In November 2013, two laptops containing the unencrypted information of 839,000 Horizon customers were stolen from the company’s New Jersey headquarters. A class of Horizon members quickly filed a class action lawsuit that included claims of willful and negligent violations of the Fair Credit Reporting Act (“FCRA”), among other state-based claims.

At the core of the plaintiffs’ claim was the assertion that Horizon is a consumer reporting agency that had violated the FCRA by allowing their private information to fall into the hands of thieves and failing to adopt procedures that would keep sensitive information confidential. The plaintiffs sought statutory, actual and punitive damages, and an injunction to prevent Horizon from continuing to store personal information in an unencrypted manner. The plaintiffs claimed that the violation of their statutory right to have their information secured against unauthorized disclosure is in and of itself an injury.

The district court rejected this argument and dismissed the case for lack of Article III standing, writing that none of the plaintiffs had asserted a cognizable injury stemming from the data breach. Plaintiffs filed an appeal and presented arguments at the U.S. Court of Appeals for the Third Circuit.

In its January 2017 ruling, the appellate court declined to follow the district court’s analysis. Drawing heavily from two cases (In re Google Inc.
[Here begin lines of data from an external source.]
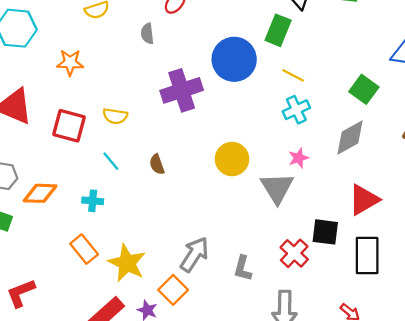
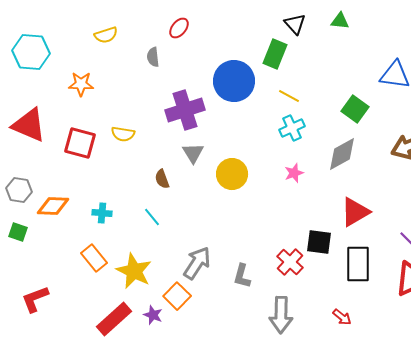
cyan line: (111, 161) -> (152, 217), moved
gray triangle: (277, 188) -> (193, 153), moved, size x0.7

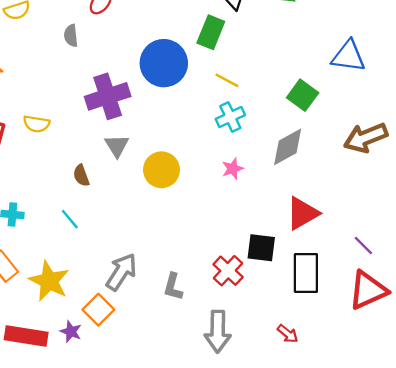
red rectangle: (114, 319) -> (26, 336), turned 51

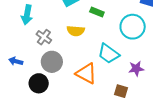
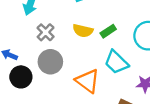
green rectangle: (97, 12) -> (108, 31), moved, turned -64
black circle: (39, 83) -> (21, 77), moved

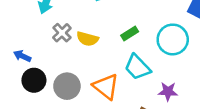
yellow semicircle: (83, 31) -> (87, 39), moved
gray circle: (50, 62) -> (67, 86), moved

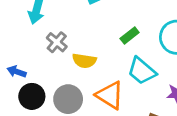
yellow semicircle: (87, 39) -> (84, 61), moved

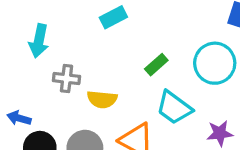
gray cross: (57, 42) -> (67, 79), turned -30

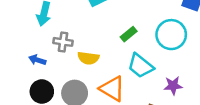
blue arrow: (19, 118) -> (37, 60), moved

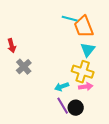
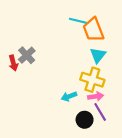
red arrow: (12, 46) -> (13, 63), moved
gray cross: (24, 67) -> (27, 55), moved
purple line: (63, 106) -> (100, 112), moved

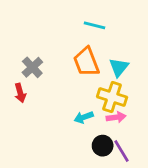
orange trapezoid: (93, 30) -> (86, 62), moved
red arrow: (13, 63) -> (20, 93), moved
purple line: (100, 112) -> (121, 151), moved

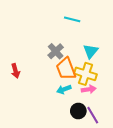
orange trapezoid: (86, 62) -> (66, 69), moved
gray cross: (32, 67) -> (56, 51), moved

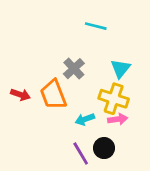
orange trapezoid: (66, 69) -> (53, 95), moved
red arrow: (15, 71) -> (20, 95), turned -56
purple line: (93, 115) -> (81, 154), moved

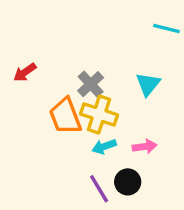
cyan line: (96, 26) -> (166, 28), moved
red arrow: (20, 95) -> (25, 72), moved, turned 126
yellow cross: (114, 99) -> (99, 114), moved

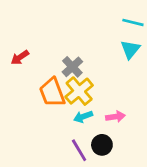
cyan triangle: (148, 84) -> (130, 49), moved
yellow cross: (99, 114) -> (79, 91), turned 32

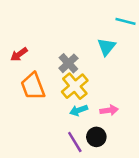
cyan triangle: (130, 49) -> (107, 47), moved
orange trapezoid: (52, 92) -> (33, 86), moved

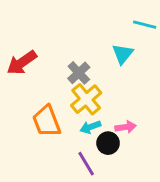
red arrow: (19, 54) -> (22, 63), size x1.5
orange trapezoid: (33, 86) -> (47, 121), moved
black circle: (96, 137) -> (108, 143), moved

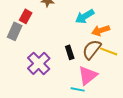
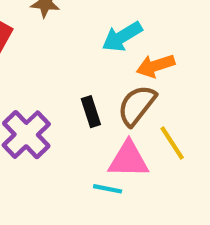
yellow line: (109, 51) -> (172, 143), moved, turned 36
pink triangle: (88, 75) -> (128, 160), turned 40

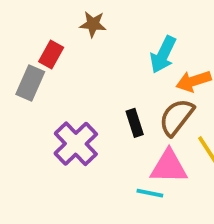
cyan arrow: (122, 37) -> (163, 55), turned -33

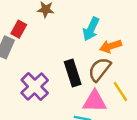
black rectangle: (135, 123) -> (73, 73), size x1.5

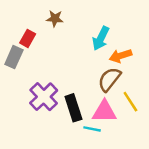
black rectangle: (73, 73) -> (73, 108), moved

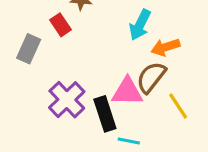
red rectangle: (28, 38) -> (60, 25), moved, turned -63
pink triangle: (104, 112) -> (127, 92), moved

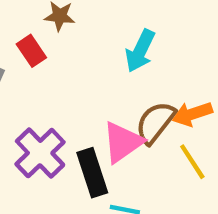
orange arrow: (165, 47) -> (192, 114), moved
pink triangle: (127, 92) -> (123, 142), turned -36

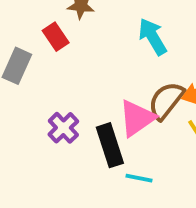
cyan arrow: (140, 51) -> (153, 37), turned 123
purple cross: (40, 153) -> (63, 128), size x0.7

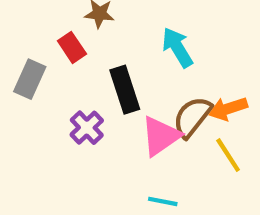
purple cross: (63, 128) -> (87, 128), moved
black rectangle: (110, 145) -> (125, 90), moved

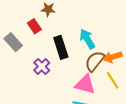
cyan arrow: (177, 47) -> (87, 39), moved
gray rectangle: (30, 79) -> (13, 42), turned -66
pink triangle: (161, 136) -> (85, 84), moved, turned 50

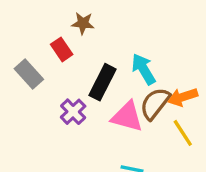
black rectangle: (61, 47) -> (103, 82), turned 45
pink triangle: (85, 84) -> (127, 117), moved

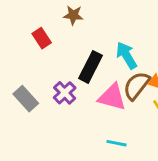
red rectangle: (62, 49) -> (42, 38), moved
gray rectangle: (29, 74) -> (26, 99), moved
Cookie Placement Consumer Privacy Litigation, 806 F.3d 125 (3d Cir. 2015) and In re Nickelodeon Consumer Privacy Litigation, 827 F.3d 262 (3d Cir. 2016)), the Third Circuit explained that the violation of a statute can provide an injury in fact to confer Article III standing.

In Google, the court found that by placing “cookies” inside consumers’ computers, plaintiffs had indeed suffered harm, even though none of the plaintiffs had suffered any sort of loss. The Google court wrote, “So long as an injury ‘affect[s] the plaintiff in a personal and individual way,’ the plaintiff need not ‘suffer any particular type of harm to have standing.’” Likewise, in In re Nickelodeon, plaintiffs alleged that Viacom and Google had collected personal information from webpages the plaintiffs had visited. In that case, the Third Circuit held that a clear de facto injury occurs when legally protected information is unlawfully disclosed.

The Third Circuit in Horizon cited these cases to explain how the unauthorized disclosure of information has long been seen as injurious. Damages from a violation of one’s privacy are, indeed, hard to define and difficult to measure, but common law torts allow victims to recover a monetary award. Here, the Court did not claim that Horizon’s actions would allow for recovery under common law. Rather, it found recovery rights through the FCRA, in which Congress created a private right of action by stating that the unauthorized release of personal information by a credit reporting agency causes consumers an injury.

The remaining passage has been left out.